Instructions to follow: With pictures excluded, copy word for word the lines in the data below from the line containing "Voor Actium in Assen monteerden we diverse" through the line containing "Visite nuestros otros sitios".
[Data supplied]
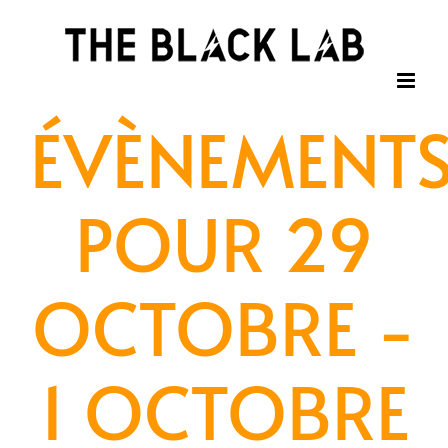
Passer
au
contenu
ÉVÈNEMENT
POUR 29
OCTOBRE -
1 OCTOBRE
[/Data supplied]
[Data supplied]
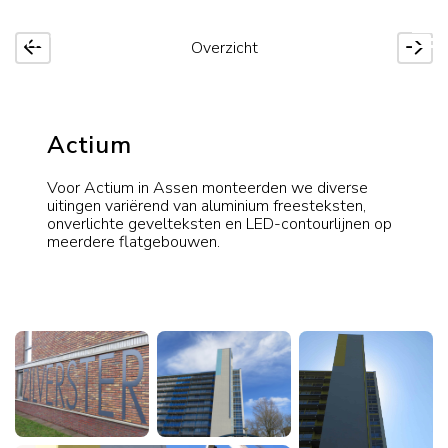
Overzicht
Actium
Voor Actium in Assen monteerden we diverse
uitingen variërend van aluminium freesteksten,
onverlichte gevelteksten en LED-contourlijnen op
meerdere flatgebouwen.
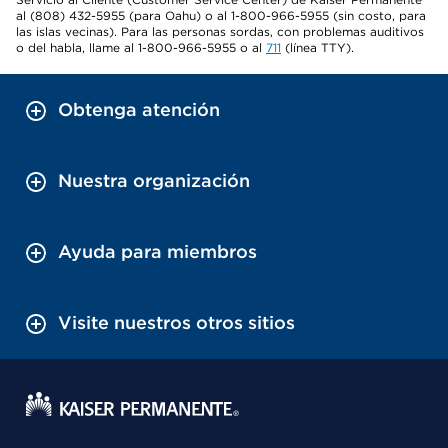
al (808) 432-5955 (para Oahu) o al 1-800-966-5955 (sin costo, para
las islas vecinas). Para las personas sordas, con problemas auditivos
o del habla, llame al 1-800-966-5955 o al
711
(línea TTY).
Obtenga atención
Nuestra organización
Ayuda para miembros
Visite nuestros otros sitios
[/Data supplied]
Written solution:
Voor Actium in Assen monteerden we diverse
uitingen variërend van aluminium freesteksten,
onverlichte gevelteksten en LED-contourlijnen op
meerdere flatgebouwen.
al (808) 432-5955 (para Oahu) o al 1-800-966-5955 (sin costo, para
las islas vecinas). Para las personas sordas, con problemas auditivos
o del habla, llame al 1-800-966-5955 o al
711
(línea TTY).
Obtenga atención
Nuestra organización
Ayuda para miembros
Visite nuestros otros sitios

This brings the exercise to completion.